### Your assignment
Nothing but the lines below from the one holding "One Custom Effect |" up to and including the one holding "basemapUrl=https://myportal.domain.com:7443/arcgis/" should be copied, exactly and without pictures.

━━━━━━━━━━━━━━━━━━━━━━━━━━━━━━

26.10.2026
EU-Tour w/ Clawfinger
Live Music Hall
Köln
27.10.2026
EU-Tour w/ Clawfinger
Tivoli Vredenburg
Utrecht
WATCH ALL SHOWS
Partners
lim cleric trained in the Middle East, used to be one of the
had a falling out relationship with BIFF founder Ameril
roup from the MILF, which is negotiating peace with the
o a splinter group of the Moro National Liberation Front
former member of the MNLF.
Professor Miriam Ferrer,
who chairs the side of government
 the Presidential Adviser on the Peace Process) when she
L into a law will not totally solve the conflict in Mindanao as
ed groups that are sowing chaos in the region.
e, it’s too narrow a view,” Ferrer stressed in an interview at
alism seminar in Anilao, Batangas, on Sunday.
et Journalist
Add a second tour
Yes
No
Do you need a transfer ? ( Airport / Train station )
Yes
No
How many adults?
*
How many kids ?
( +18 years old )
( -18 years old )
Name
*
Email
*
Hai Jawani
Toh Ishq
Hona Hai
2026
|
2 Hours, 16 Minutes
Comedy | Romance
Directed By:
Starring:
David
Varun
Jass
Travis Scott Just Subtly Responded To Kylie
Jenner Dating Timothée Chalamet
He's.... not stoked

━━━━━━━━━━━━━━━━━━━━━━━━━━━━━━

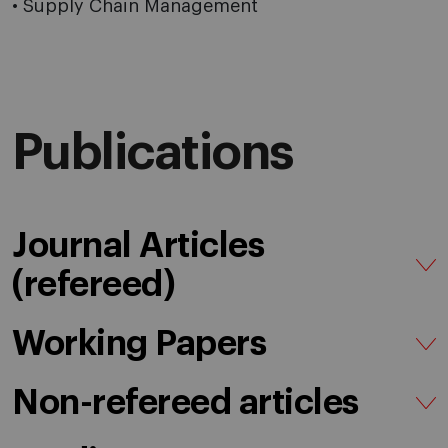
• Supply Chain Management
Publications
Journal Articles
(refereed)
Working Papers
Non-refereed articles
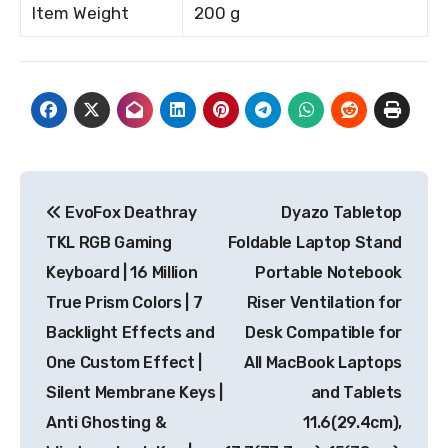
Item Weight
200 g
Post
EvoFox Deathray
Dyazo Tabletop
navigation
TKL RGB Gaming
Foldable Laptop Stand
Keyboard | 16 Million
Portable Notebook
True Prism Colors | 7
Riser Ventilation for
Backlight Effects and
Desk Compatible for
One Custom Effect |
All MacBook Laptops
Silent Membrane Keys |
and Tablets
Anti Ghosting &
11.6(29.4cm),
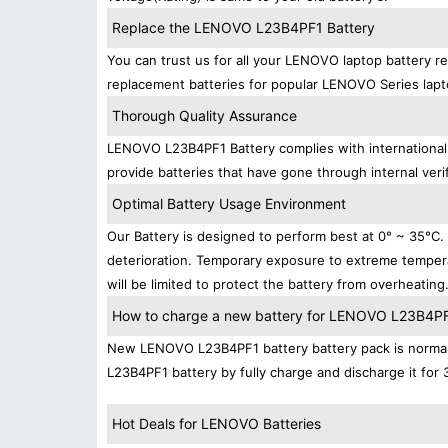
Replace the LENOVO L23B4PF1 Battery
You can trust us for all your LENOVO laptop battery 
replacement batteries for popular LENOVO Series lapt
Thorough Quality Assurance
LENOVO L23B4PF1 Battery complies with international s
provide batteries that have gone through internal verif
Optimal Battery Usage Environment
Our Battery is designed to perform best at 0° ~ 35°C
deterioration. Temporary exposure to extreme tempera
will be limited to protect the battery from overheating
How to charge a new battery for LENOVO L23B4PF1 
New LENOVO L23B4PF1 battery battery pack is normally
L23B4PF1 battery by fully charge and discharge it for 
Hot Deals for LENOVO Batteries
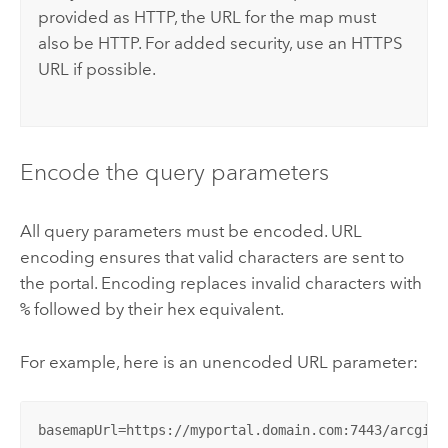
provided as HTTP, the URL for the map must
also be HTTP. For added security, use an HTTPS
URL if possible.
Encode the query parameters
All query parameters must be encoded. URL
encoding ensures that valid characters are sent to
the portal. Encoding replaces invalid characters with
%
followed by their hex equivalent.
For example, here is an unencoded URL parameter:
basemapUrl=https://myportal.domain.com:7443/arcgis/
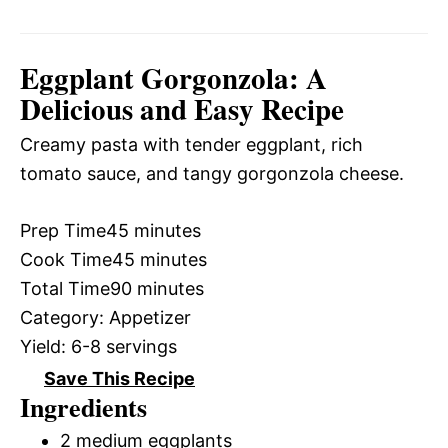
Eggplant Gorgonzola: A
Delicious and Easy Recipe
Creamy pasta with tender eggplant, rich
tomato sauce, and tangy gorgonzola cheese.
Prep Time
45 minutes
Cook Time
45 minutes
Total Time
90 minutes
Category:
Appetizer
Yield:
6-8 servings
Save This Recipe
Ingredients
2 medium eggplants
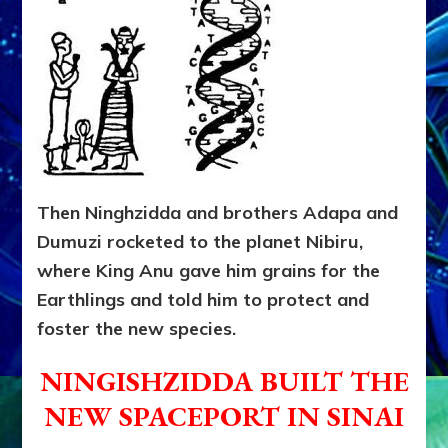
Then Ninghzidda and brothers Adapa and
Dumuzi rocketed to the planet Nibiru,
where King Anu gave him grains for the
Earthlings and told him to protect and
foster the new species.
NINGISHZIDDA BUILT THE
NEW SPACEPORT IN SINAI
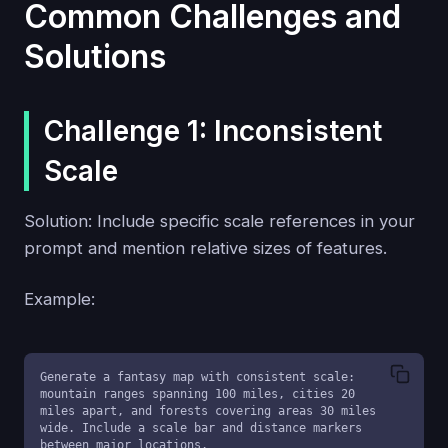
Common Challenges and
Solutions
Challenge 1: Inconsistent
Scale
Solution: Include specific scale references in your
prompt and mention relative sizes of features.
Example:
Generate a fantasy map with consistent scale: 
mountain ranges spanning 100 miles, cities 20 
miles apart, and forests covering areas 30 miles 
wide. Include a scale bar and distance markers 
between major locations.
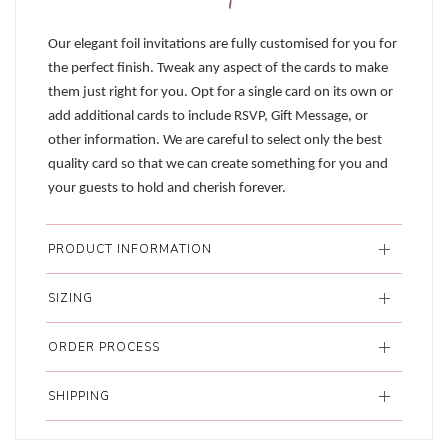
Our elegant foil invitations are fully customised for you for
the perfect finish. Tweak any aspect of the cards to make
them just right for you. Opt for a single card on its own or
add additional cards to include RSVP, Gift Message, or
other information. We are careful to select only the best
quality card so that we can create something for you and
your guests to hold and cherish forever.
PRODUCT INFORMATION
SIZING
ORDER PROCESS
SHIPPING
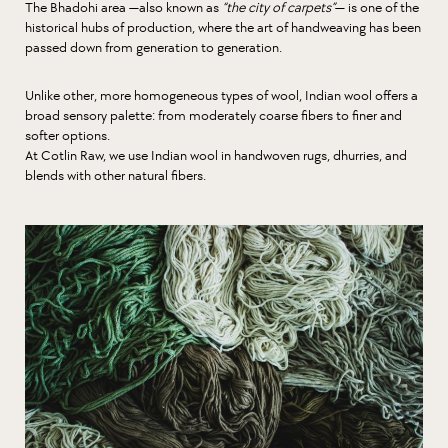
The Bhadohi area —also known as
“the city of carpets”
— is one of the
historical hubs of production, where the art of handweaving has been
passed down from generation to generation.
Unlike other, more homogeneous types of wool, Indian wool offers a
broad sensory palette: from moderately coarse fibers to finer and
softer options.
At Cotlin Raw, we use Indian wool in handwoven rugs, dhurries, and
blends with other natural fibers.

━━━━━━━━━━━━━━━━━━━━━━━━━━━━━━

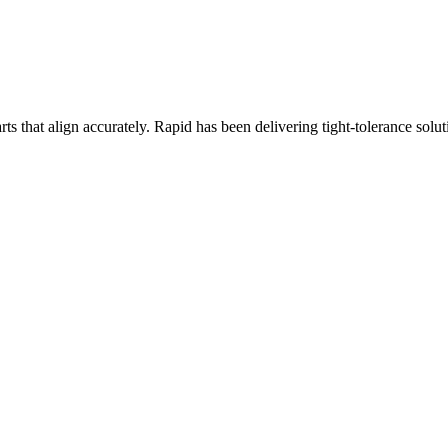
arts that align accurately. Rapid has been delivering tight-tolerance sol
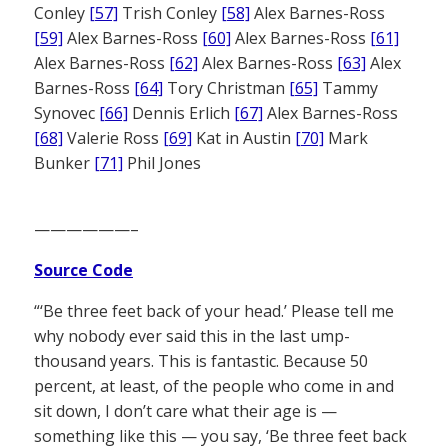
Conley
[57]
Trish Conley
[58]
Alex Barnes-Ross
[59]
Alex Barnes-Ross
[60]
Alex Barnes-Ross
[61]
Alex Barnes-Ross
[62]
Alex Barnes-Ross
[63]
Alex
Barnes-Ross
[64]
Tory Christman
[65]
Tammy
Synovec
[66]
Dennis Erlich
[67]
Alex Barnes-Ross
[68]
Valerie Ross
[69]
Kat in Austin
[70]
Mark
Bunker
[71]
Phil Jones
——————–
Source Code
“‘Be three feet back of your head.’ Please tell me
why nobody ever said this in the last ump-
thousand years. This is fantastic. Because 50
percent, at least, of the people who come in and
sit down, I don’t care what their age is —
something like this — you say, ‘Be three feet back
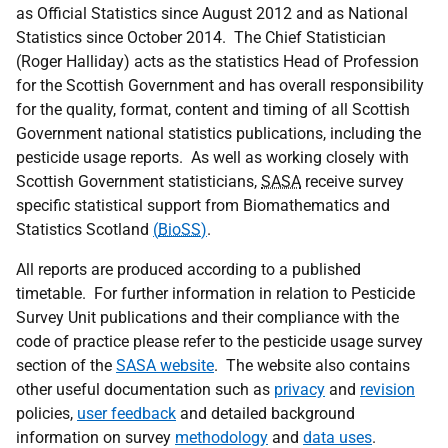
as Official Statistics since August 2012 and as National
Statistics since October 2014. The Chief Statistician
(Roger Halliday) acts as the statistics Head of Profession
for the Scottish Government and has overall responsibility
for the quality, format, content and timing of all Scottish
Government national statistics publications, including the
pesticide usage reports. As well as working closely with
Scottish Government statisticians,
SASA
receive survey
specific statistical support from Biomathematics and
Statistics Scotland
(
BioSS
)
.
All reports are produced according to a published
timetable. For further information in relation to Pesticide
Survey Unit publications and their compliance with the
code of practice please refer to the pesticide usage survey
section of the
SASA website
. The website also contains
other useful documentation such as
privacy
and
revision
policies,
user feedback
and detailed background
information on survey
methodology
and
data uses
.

━━━━━━━━━━━━━━━━━━━━━━━━━━━━━━

### Response to this task
One Custom Effect |
All MacBook Laptops
Silent Membrane Keys |
and Tablets
Anti Ghosting &
11.6(29.4cm),
Replace the LENOVO L23B4PF1 Battery
You can trust us for all your LENOVO laptop battery 
replacement batteries for popular LENOVO Series lapt
Thorough Quality Assurance
LENOVO L23B4PF1 Battery complies with international s
provide batteries that have gone through internal verif
Optimal Battery Usage Environment
Our Battery is designed to perform best at 0° ~ 35°C
deterioration. Temporary exposure to extreme tempera
will be limited to protect the battery from overheating
How to charge a new battery for LENOVO L23B4PF1 
New LENOVO L23B4PF1 battery battery pack is normally
L23B4PF1 battery by fully charge and discharge it for 
Hot Deals for LENOVO Batteries
provided as HTTP, the URL for the map must
also be HTTP. For added security, use an HTTPS
URL if possible.
Encode the query parameters
All query parameters must be encoded. URL
encoding ensures that valid characters are sent to
the portal. Encoding replaces invalid characters with
%
followed by their hex equivalent.
For example, here is an unencoded URL parameter:
basemapUrl=https://myportal.domain.com:7443/arcgis/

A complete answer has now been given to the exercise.